MSRP: $508 at galleryofguns.com

Ratings (out of five stars):

Appearance and Style * *
The Mod.2 Sub-Compact is particularly ugly in two-tone. The Grip Zone stamp is absolutely horrible. If you want to make it look even worse, you can hang a light on it.

Reliability * * * *
With only two malfunctions in the whole string using many different types of rounds, the gun is certainly reliable. I’d trust it with my life any day. But it wasn’t perfect.

Accuracy * * * * *
Good with most rounds, better with some rounds, exceptional with one particular round. If you have this gun, you owe it to yourself to get a box of Ruger ARX and see what it does for you. I was blown away.

Overall * * * *
A great sub-compact at a reasonable price. It’s a little wide and not light, but the Mod.2 Sub-Compact packs a lot of rounds in a small, accurate package.

53 Responses to Gun Review: Springfield Armory XD Mod.2 9mm Sub-Compact

  1. “Grip Zone”

    As if I didn’t know where to grip?

    Maybe they should etch on the slide “sliding zone,” or on the barrel “bullet zone,” or the magazine “magazine zone.”
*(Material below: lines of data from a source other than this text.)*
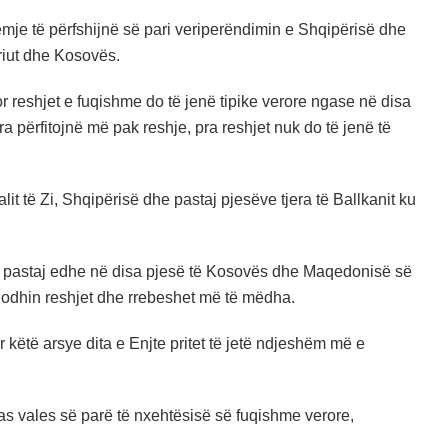
mje të përfshijnë së pari veriperëndimin e Shqipërisë dhe
riut dhe Kosovës.
 reshjet e fuqishme do të jenë tipike verore ngase në disa
a përfitojnë më pak reshje, pra reshjet nuk do të jenë të
lit të Zi, Shqipërisë dhe pastaj pjesëve tjera të Ballkanit ku
Zi, pastaj edhe në disa pjesë të Kosovës dhe Maqedonisë së
ndodhin reshjet dhe rrebeshet më të mëdha.
r këtë arsye dita e Enjte pritet të jetë ndjeshëm më e
pas vales së parë të nxehtësisë së fuqishme verore,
  2. Pretty much the same experience I have had with the gun except I have had zero malfunctions. I purchased it to replace my Nano. I hated the trigger and wanted to standarize around either the Springfield or JMB ergonomics. I don’t care about the grip zone logo or other aesthetics; it is a plastic fantastic after all. I don’t carry it that often, usually when I play golf. My XD/m compact is my usual urban carry piece, otherwise I walk around with a 1911. It is a much better gun than a Glock 42 or 43.
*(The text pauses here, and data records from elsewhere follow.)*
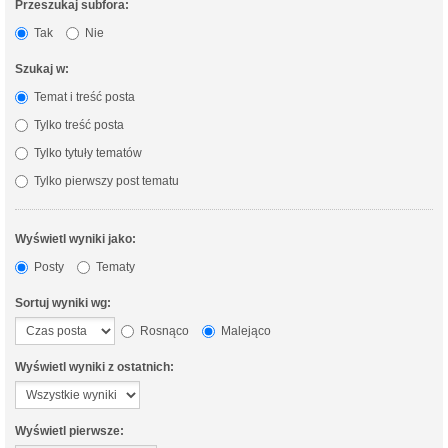
Przeszukaj subfora:
Tak
Nie
Szukaj w:
Temat i treść posta
Tylko treść posta
Tylko tytuły tematów
Tylko pierwszy post tematu
Wyświetl wyniki jako:
Posty
Tematy
Sortuj wyniki wg:
Rosnąco
Malejąco
Wyświetl wyniki z ostatnich:
Wyświetl pierwsze: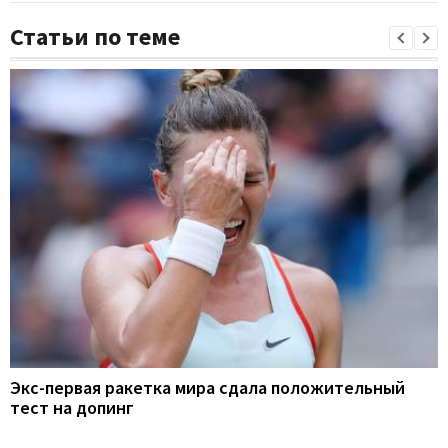
Статьи по теме
Экс-первая ракетка мира сдала положительный
тест на допинг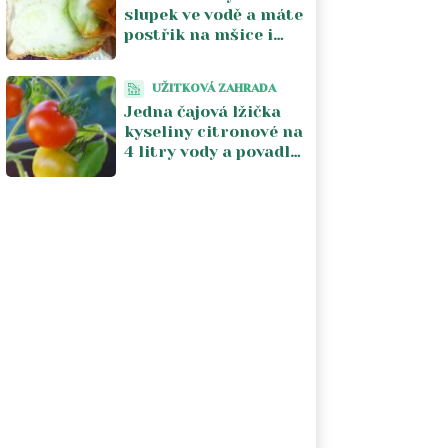
slupek ve vodě a máte
postřik na mšice i
hnojivo na okurky
zároveň. Recept má
UŽITKOVÁ ZAHRADA
čtyři kroky
Jedna čajová lžička
kyseliny citronové na
4 litry vody a povadlá
rajčata se vzpamatují
za pár dní. Stojí to 5
Kč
    • yeah, but in any mechanical contrivance that small, form will closely follow function.

      If i recall correctly, the rem r 51 had pleasing lines. It didn’t function so hot tho.

  3. Love my XDm 3.8″ Compact in .45ACP. I was intrigued with these Mod.2’s and it looks like Springfield did another great job. I do agree that actually putting “Grip Zone” on the gun looks a little ridiculous, but I think the two-tone coloration is growing on me. At the end of the day if it’s easy to carry and goes bang when you need it, what’s not to love?

    • I actually carry a 9mm xdm compact. It has the stainless slide and i ceracoated the frame FDE. I debated between the xdm and xd mod2, but i really like the 19rnd fullsize magazine and the lines look a little nicer on the xdm slide.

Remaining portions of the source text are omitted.